How can this be? The theory is that when your life is a struggle to survive, you’re too busy to contemplate despair. Existentialism truly is a luxury of affluence. Also, in poorer societies, relationships tend to be tighter-knit and faith stronger. When you have nothing, family and faith is everything. I myself have observed this in Nigeria, as a matter of fact.

It’s not that we don’t have faith and family in America. Obviously, we do. It’s just that there’s so much else as well. Being continually distracted from experiencing and investing in what truly matters is little different from not having what truly matters at all. I just have one word to say about that: Less-is-more…

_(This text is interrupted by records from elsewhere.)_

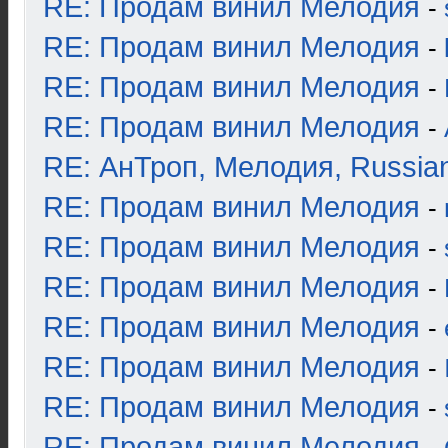
RE: Продам винил Мелодия
-
RE: Продам винил Мелодия
-
RE: Продам винил Мелодия
-
RE: Продам винил Мелодия
-
RE: АнТроп, Мелодия, Russia
RE: Продам винил Мелодия
-
RE: Продам винил Мелодия
-
RE: Продам винил Мелодия
-
RE: Продам винил Мелодия
-
RE: Продам винил Мелодия
-
RE: Продам винил Мелодия
-
RE: Продам винил Мелодия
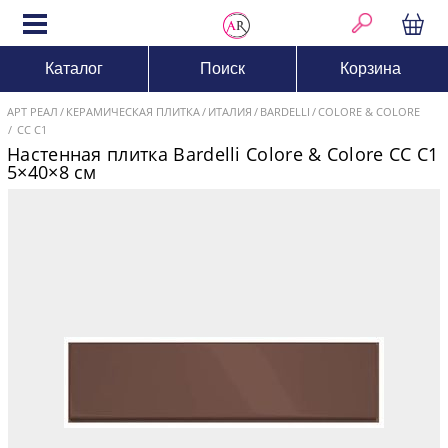
Каталог
Поиск
Корзина
АРТ РЕАЛ
КЕРАМИЧЕСКАЯ ПЛИТКА
ИТАЛИЯ
BARDELLI
COLORE & COLORE
CC C1
Настенная плитка Bardelli Colore & Colore CC C1
5×40×8 см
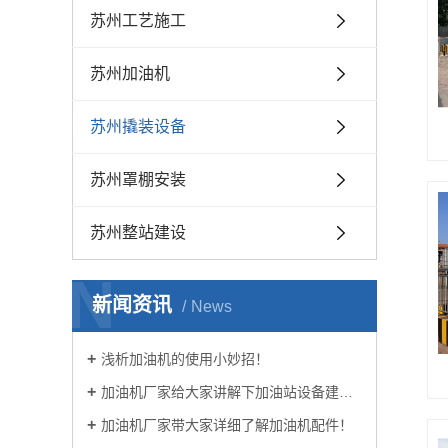
苏州工艺施工
苏州加油机
苏州撬装设备
苏州罩棚安装
苏州整站建设
N
新闻资讯
News
浅析加油机的使用小妙招！
加油机厂家给大家讲解下加油站设备建设要求！
加油机厂家带大家详细了解加油机配件！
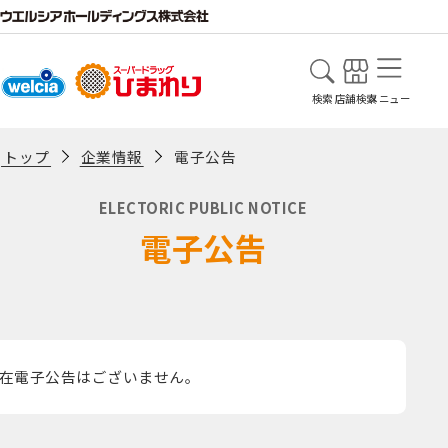
検索
店舗検索
メニュー
企業情報
電子公告
トップ
ELECTORIC PUBLIC NOTICE
電子公告
在電子公告はございません。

Do you think maybe Jesus was right when He said, “Blessed are you who are poor, for yours is the kingdom of God” (Luke 6.20)?


~ by Shea Sumlin on March 29, 2007.

One Response to “America & Depression…”

  1. I remember reading about a year ago a list of the most depressed cities in the US. I was surprised by the findings that Loredo, TX was the least depressed city in our country. I would have thought that hope ended where I-35 ended. Ask Russel and maybe he will describe a place much like the other countries the article mentioned. The article you posted isn’t that surprising, we somehow need to develope a war-time mentality in our land of opportunity.